** Exercise description **
The count of lines below that include the string "իշխանության" is the whole answer; write it alone.

[Saved data entries]

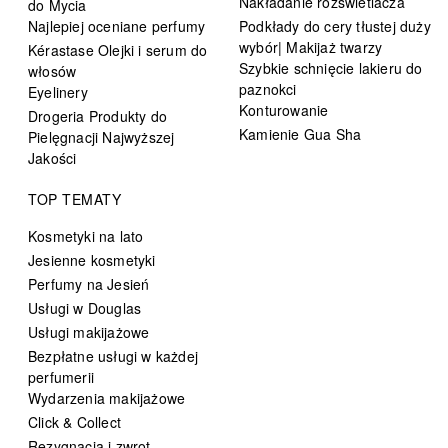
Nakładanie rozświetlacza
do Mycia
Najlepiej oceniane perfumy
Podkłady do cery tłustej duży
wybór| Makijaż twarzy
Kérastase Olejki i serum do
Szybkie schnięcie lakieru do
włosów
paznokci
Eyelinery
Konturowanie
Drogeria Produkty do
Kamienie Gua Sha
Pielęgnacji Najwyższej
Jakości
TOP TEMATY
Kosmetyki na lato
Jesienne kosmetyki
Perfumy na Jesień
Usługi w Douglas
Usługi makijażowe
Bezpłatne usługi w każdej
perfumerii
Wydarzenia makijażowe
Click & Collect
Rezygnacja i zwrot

...

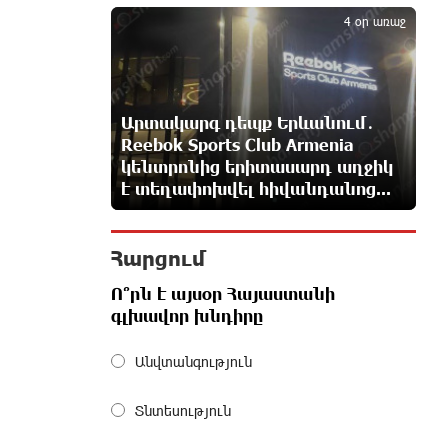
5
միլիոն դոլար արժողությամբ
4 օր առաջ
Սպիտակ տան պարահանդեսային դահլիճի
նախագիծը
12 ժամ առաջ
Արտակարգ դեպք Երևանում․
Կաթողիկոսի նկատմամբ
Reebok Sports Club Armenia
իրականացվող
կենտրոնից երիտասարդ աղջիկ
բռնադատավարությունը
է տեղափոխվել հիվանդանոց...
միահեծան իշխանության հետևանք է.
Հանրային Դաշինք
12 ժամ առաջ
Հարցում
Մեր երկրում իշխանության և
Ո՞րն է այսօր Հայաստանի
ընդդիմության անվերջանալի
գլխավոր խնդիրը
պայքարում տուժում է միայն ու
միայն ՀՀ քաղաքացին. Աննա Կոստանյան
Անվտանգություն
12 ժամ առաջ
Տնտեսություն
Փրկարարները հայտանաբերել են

* * *

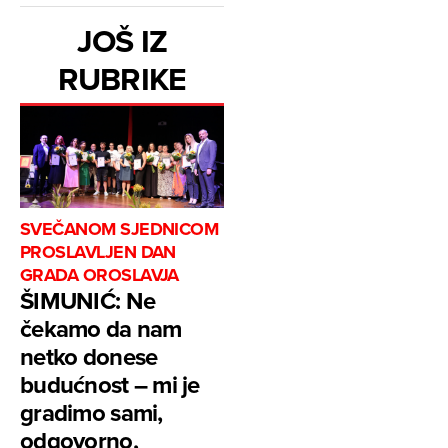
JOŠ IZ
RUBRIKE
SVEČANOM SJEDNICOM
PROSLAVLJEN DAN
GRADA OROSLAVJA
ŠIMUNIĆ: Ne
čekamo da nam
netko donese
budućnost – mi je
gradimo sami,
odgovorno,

** Response for this exercise **
2